Activity: Every record that follows should be copied exactly. No picture belongs in the copy.

Task material:
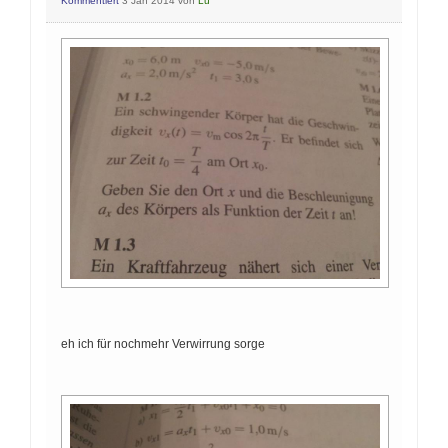
Kommentiert
3 Jan 2014
von
Lu
eh ich für nochmehr Verwirrung sorge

Exercise response:
Kommentiert
3 Jan 2014
von
Lu
eh ich für nochmehr Verwirrung sorge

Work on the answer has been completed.